◆ PROBLEM STATEMENT
In the entries below, spot each line with the word "micro" and copy it.

[Collected data]
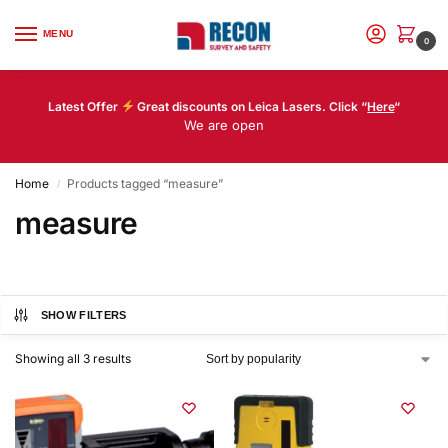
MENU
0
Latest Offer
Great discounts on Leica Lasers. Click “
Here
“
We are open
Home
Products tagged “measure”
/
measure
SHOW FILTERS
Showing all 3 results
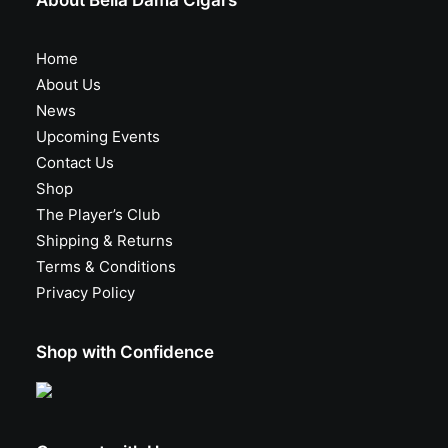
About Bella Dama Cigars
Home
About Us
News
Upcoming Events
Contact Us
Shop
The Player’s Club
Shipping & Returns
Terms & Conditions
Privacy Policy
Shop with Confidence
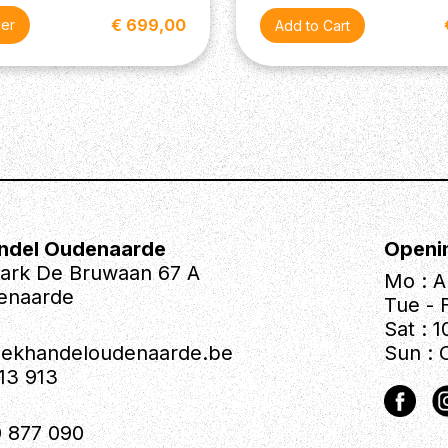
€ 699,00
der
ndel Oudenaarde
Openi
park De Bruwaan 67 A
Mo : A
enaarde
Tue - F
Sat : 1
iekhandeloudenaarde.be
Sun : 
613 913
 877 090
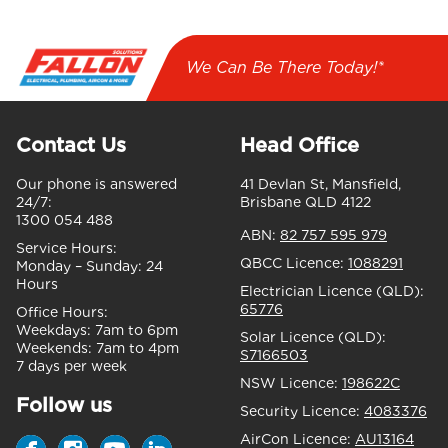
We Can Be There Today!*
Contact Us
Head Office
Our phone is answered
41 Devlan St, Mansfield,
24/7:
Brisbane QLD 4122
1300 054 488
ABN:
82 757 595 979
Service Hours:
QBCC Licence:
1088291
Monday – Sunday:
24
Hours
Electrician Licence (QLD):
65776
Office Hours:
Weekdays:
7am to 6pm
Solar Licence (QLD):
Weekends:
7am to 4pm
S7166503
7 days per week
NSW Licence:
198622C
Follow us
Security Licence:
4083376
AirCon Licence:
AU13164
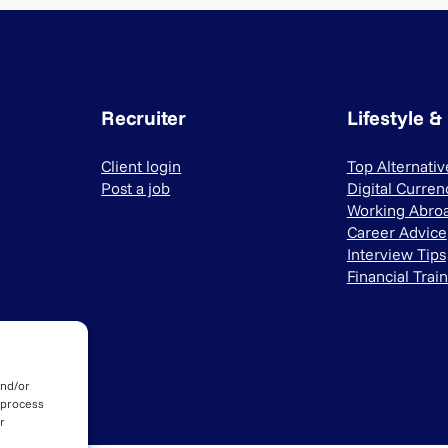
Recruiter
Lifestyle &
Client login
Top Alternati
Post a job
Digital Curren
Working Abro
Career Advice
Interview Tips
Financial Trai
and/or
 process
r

==

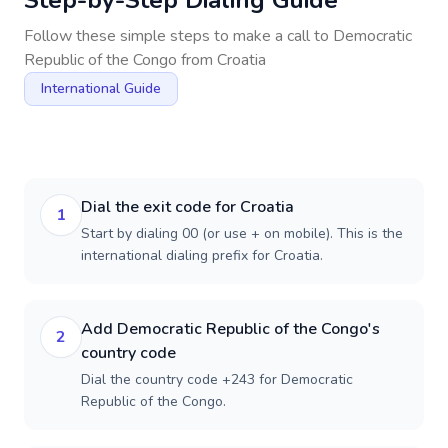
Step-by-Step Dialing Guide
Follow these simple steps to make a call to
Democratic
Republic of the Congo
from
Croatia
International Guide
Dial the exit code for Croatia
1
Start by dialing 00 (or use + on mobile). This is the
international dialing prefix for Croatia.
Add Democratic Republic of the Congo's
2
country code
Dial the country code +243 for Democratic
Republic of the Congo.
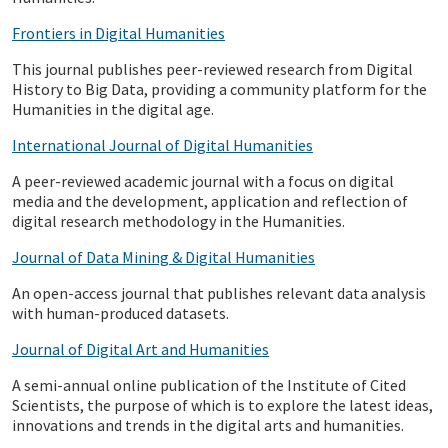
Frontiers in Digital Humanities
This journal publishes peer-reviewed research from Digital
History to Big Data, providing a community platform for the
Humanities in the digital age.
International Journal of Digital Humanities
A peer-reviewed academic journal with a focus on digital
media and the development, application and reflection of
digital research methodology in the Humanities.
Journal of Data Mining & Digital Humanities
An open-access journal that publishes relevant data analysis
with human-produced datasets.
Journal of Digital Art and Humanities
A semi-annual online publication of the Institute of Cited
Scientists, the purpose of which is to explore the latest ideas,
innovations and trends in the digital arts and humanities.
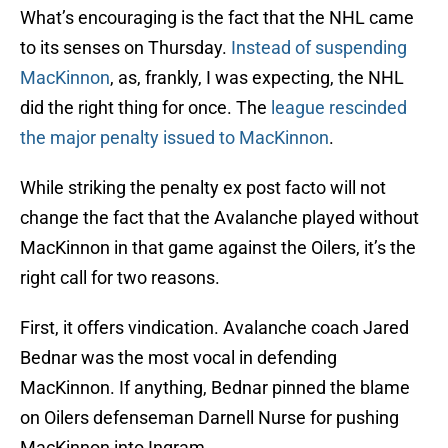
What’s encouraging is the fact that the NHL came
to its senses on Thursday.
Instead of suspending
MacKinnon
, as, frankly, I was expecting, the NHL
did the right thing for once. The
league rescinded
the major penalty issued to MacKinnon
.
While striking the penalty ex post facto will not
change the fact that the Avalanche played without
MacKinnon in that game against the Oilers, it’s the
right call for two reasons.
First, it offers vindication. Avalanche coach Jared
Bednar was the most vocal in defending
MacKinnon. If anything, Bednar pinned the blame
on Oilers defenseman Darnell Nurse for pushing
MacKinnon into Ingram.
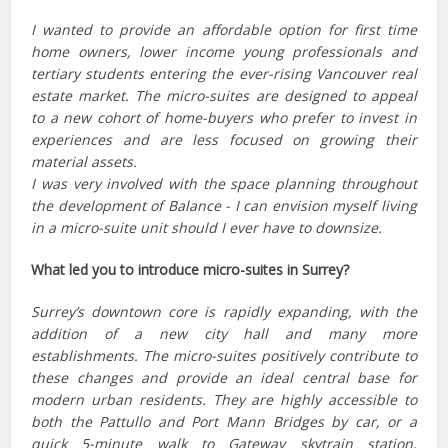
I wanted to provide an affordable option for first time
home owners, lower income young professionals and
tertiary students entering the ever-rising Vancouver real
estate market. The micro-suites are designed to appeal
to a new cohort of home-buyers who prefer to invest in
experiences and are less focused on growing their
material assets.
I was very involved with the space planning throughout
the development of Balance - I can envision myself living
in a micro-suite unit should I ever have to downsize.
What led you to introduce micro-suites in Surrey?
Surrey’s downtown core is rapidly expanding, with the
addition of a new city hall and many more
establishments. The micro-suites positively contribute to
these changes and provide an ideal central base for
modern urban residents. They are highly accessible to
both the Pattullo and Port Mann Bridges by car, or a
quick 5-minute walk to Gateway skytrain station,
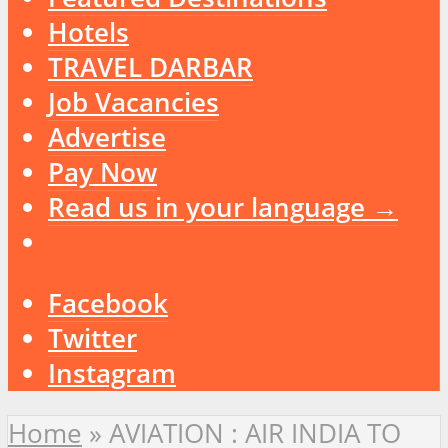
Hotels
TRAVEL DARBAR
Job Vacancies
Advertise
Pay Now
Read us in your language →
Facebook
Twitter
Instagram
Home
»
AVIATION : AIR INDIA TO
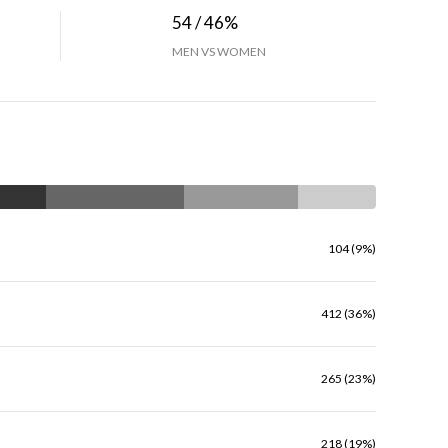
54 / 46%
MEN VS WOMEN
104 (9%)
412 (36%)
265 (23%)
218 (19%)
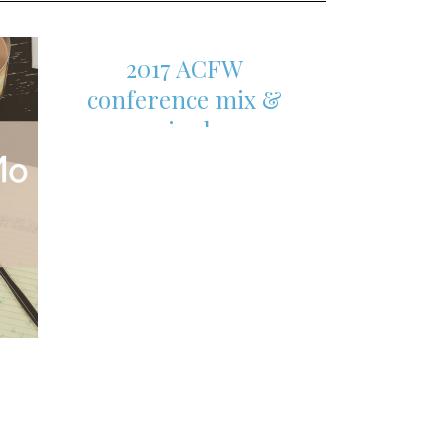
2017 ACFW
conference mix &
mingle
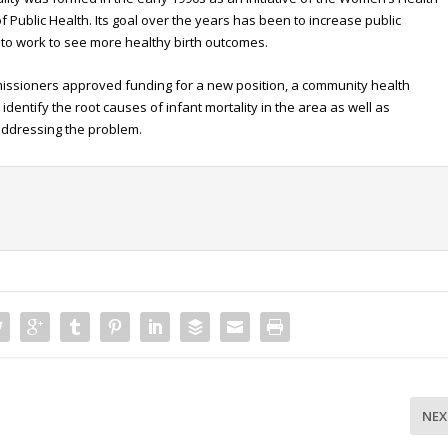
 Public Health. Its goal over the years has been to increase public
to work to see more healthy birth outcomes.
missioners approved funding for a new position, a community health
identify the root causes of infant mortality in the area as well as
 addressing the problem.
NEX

◆ PROBLEM SOLUTION
estate market. The micro-suites are designed to appeal
in a micro-suite unit should I ever have to downsize.
What led you to introduce micro-suites in Surrey?
establishments. The micro-suites positively contribute to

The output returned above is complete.